Example (excerpt, full fields see `config.yaml`):

```yaml
data:
  input_format: "wds"
  wds_dir: "/mnt/cluster/.../wds/"
  template_text_key: "texts"
  work_dir: "/mnt/cluster/.../packing_work/"
  packed_wds_dir: "/mnt/cluster/.../packed_wds/"

sample:
  max_token_len: 8192
  sample_type: packed_multi_mix_qa
```

## 6. Switching models / tuning image processing
Step 1’s token counts depend on the actual `AutoProcessor` logic, so you can change the model or image-preprocessing parameters via config:

* Change model: set `model.processor_kwargs.pretrained_model_name_or_path` to the desired HF model/processor; update `model.model_type` accordingly.  
* Adjust image-token budget / resolution: add processor-supported arguments under `model.processor_kwargs` (e.g.

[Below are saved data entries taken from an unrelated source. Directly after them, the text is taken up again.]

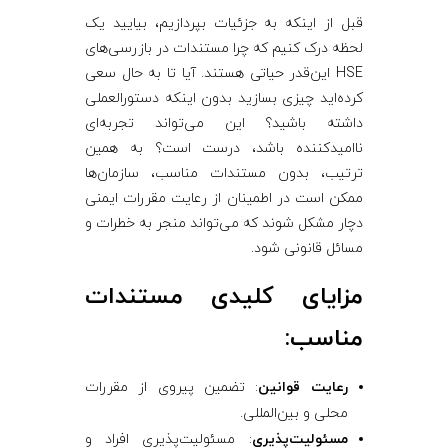
قبل از اینکه به جزئیات بپردازیم، بیایید یک
لحظه درک کنیم که چرا مستندات در بازرسی‌های
HSE این‌قدر حیاتی هستند. آیا تا به حال سعی
کرده‌اید چیزی بسازید بدون اینکه دستورالعملی
داشته باشید؟ این می‌تواند تجربه‌ای
ناامیدکننده باشد، درست است؟ به همین
ترتیب، بدون مستندات مناسب، سازمان‌ها
ممکن است در اطمینان از رعایت مقررات ایمنی
دچار مشکل شوند که می‌تواند منجر به خطرات و
مسائل قانونی شود.
مزایای کلیدی مستندات
مناسب:
رعایت قوانین
: تضمین پیروی از مقررات
محلی و بین‌المللی.
مسئولیت‌پذیری
: مسئولیت‌پذیری افراد و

Qwen-VL’s `min_pixels`/`max_pixels`).  
* Template alignment: if you add a new `model.model_type`, make sure `tools/data_preprocess/vlm/offline_packing/utils.py` contains the corresponding entry in `TEMPLATES[sample_type][model_type]`; otherwise Step 1 will raise “No template found for model_type ...”.  
* Media pre-processing: under `media_preprocess` you can assign pre-processing function names per modality (implementations in `tools/data_preprocess/vlm/offline_packing/media_preprocess_utils.py`) to control resize/crop/frame-reading behaviour.